U.S. Securities and Exchange Commission

Division of Corporation Finance

Office of Trade & Services

100 F Street, N.E.

Washington, D.C. 20549

Attn: Keira Nakada and Linda Cvrkel

 

Re:

Repay Holdings Corporation

Form 10-K for the Fiscal Year Ended December 31, 2022

Filed March 1, 2023

File No. 001-38531

Ladies and Gentlemen:

On behalf of Repay Holdings Corporation (the “Company” or “Repay”), we are submitting our response to the comment received from the staff (the “Staff”) of the Securities and Exchange Commission’s (the “Commission”) Division of Corporation Finance (the “Division”) by letter dated October 2, 2023, with respect to the Form 10-K for the fiscal year ended December 31, 2022, filed with the Commission on March 1, 2023 (the “Form 10-K”), File No. 001-38531.

For your convenience, our responses are prefaced by the exact text of the Staff’s comments in bold, italicized text.

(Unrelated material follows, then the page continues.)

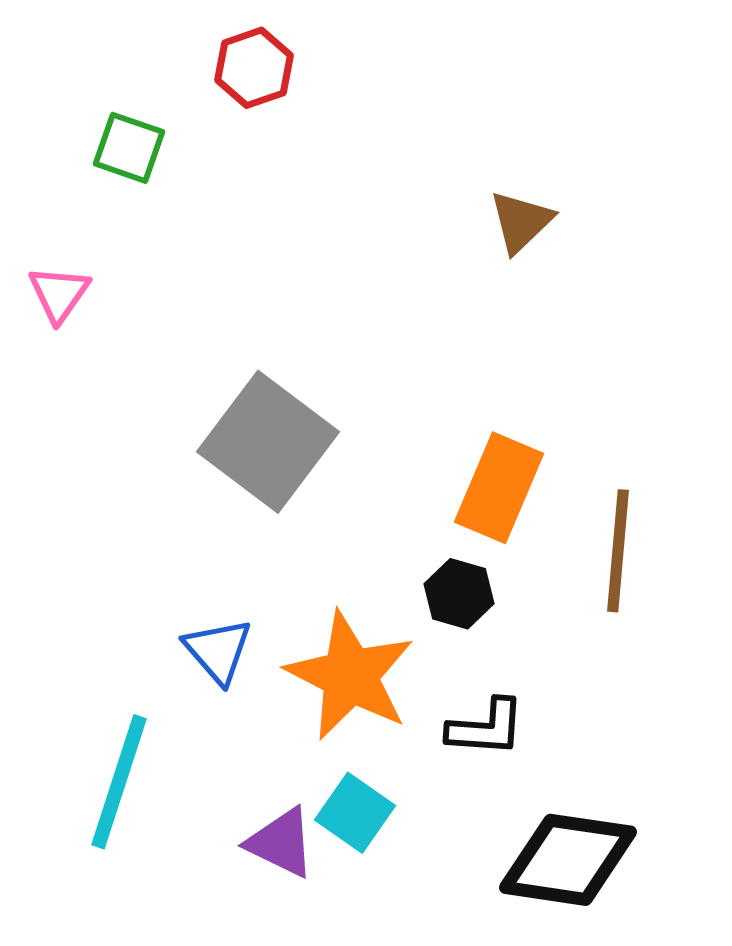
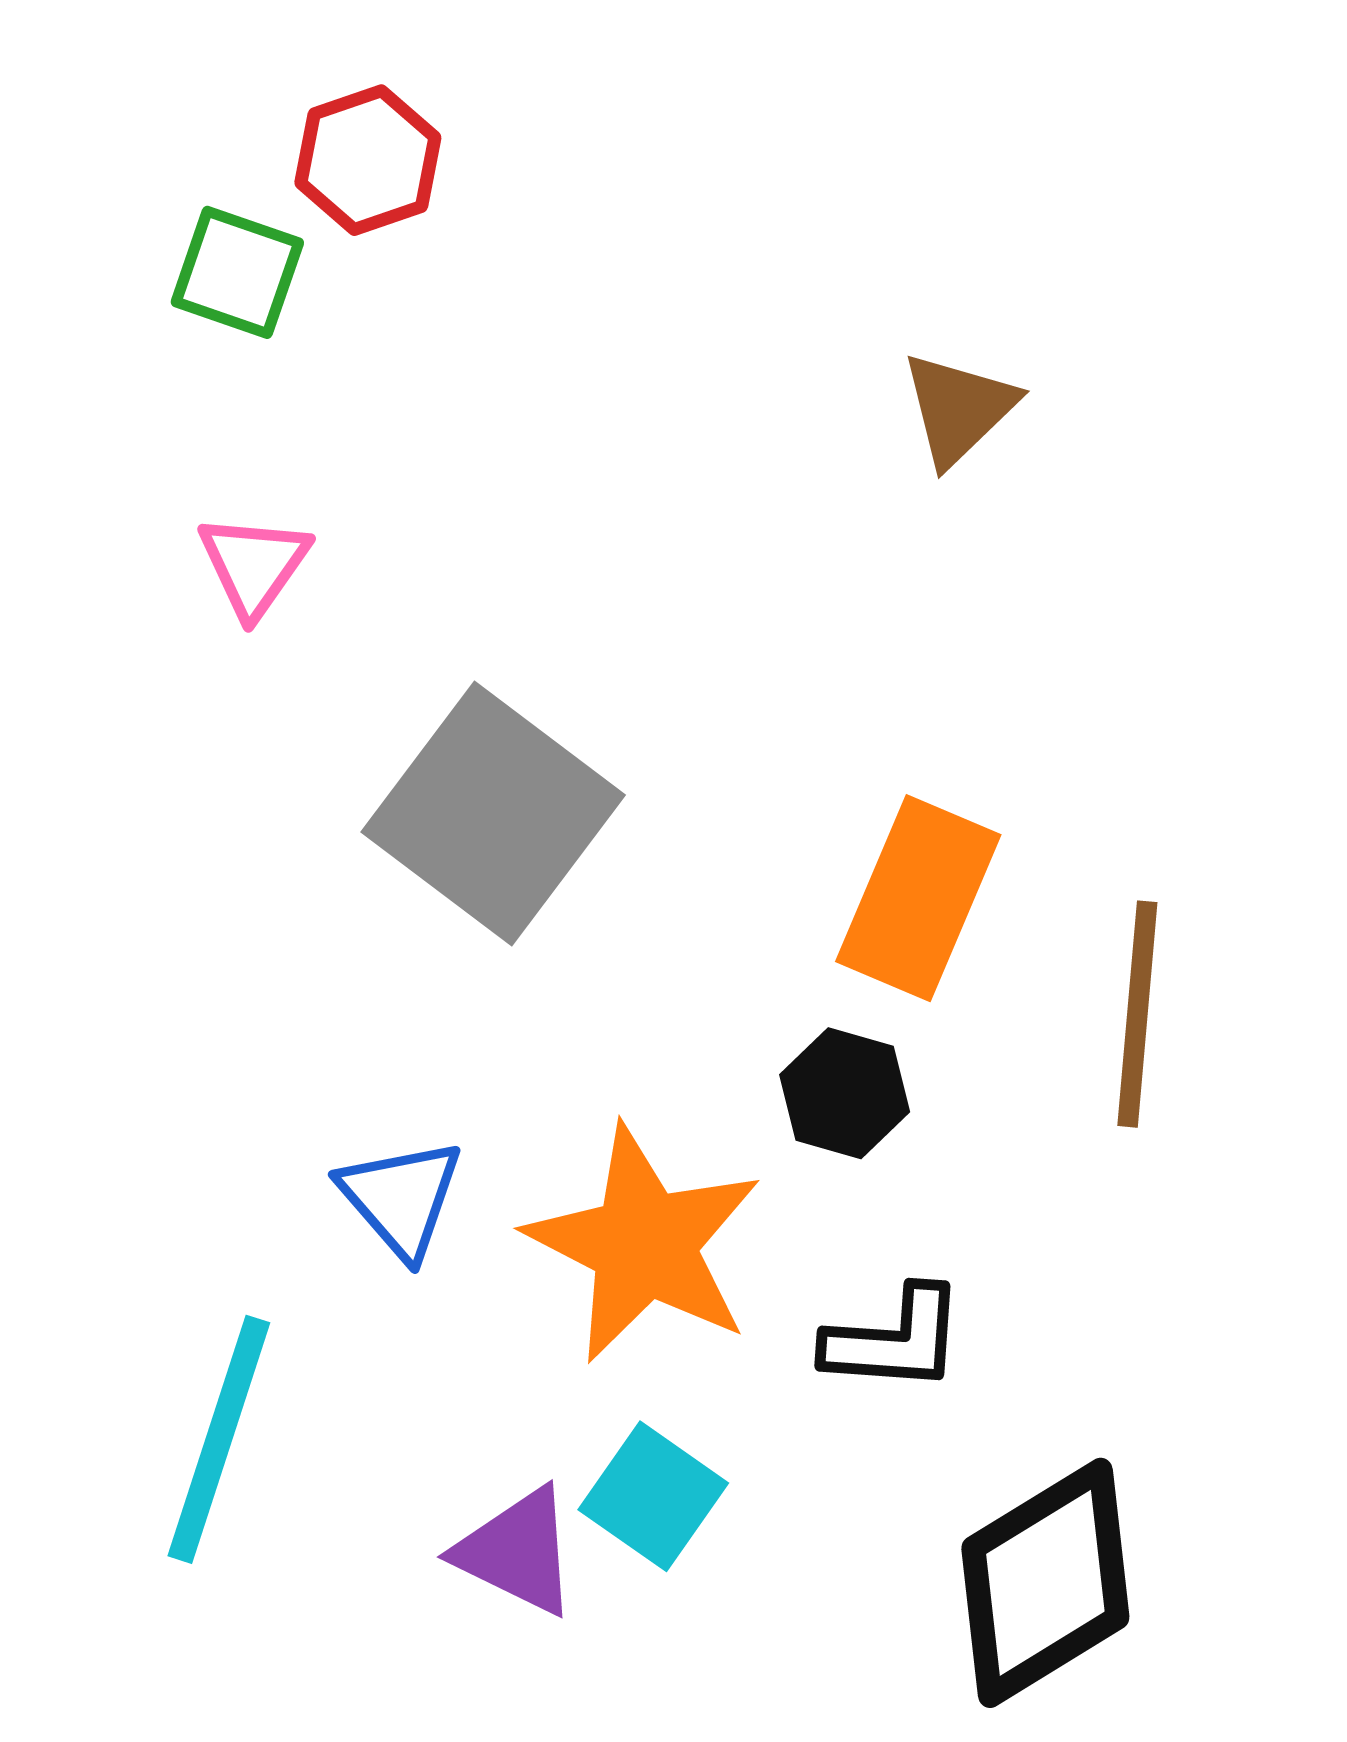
red hexagon: (254, 68) -> (368, 160), moved
pink triangle: (59, 294) -> (254, 565), moved
black diamond: (568, 860) -> (1045, 1583), turned -40

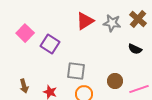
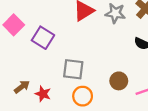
brown arrow: (24, 86) -> (22, 87), moved, turned -112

Form 10-K for the Fiscal Year Ended December 31, 2022

Item 7. Management’s Discussion and Analysis of Financial Condition and Results of Operations Non-GAAP Financial Measures, page 45

1. We note that you adjust for “Other non-recurring charges” in calculating your adjusted EBITDA and adjusted net income, which include “one-time settlement payments to certain clients and partners” and “non-recurring performance incentives to employees.” Please tell us the nature and the amounts of these adjustments and explain in further detail why you believe it is appropriate to eliminate these amounts in determining adjusted EBITDA and adjusted net income.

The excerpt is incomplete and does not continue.